**ASSIGNMENT:**
When the line containing "Unternehmensgeschenke" appears in the data below, begin copying there and stop only after the line containing "Eigene Spendenaktion anlegen".

**RECORDS:**
• • • •

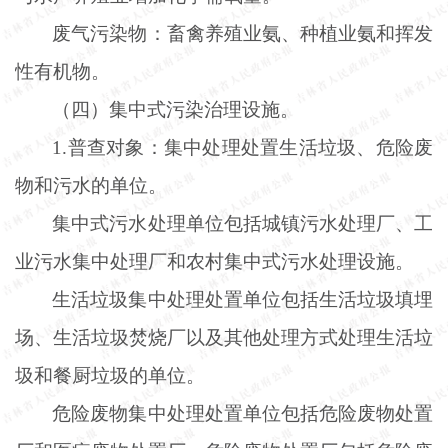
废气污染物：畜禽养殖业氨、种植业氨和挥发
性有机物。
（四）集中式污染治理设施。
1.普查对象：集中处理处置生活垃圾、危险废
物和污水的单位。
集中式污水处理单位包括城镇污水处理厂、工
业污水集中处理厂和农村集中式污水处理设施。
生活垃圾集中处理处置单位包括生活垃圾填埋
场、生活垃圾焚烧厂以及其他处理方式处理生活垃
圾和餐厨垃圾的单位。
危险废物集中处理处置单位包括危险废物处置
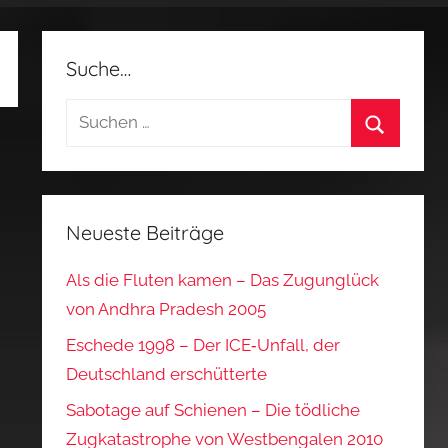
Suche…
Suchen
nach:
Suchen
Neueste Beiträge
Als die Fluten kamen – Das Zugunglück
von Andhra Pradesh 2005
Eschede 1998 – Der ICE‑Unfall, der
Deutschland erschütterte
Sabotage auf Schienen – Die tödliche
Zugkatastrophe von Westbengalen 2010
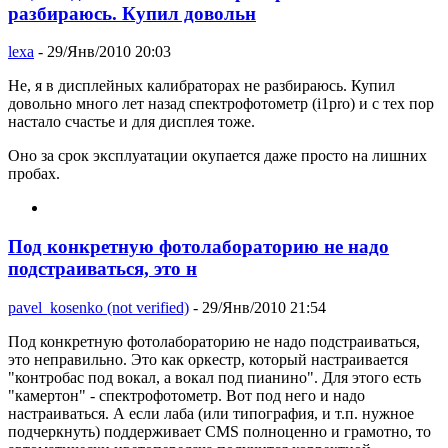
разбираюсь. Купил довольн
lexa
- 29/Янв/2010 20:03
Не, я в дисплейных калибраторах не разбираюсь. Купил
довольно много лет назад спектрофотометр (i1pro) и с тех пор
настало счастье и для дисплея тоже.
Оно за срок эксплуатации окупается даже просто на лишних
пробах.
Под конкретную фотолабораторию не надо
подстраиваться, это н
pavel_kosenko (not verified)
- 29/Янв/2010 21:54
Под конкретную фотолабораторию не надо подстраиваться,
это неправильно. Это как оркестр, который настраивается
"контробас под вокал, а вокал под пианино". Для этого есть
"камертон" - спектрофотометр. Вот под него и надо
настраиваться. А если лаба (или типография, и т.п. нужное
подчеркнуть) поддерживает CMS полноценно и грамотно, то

• • • •

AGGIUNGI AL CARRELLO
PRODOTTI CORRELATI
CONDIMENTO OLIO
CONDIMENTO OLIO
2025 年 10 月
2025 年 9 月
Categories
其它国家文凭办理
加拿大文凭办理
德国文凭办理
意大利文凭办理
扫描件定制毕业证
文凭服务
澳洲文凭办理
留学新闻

• • • •

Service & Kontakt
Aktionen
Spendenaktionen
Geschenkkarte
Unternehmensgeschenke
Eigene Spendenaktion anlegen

• • • •

**WRITTEN RESPONSE:**
Unternehmensgeschenke
Eigene Spendenaktion anlegen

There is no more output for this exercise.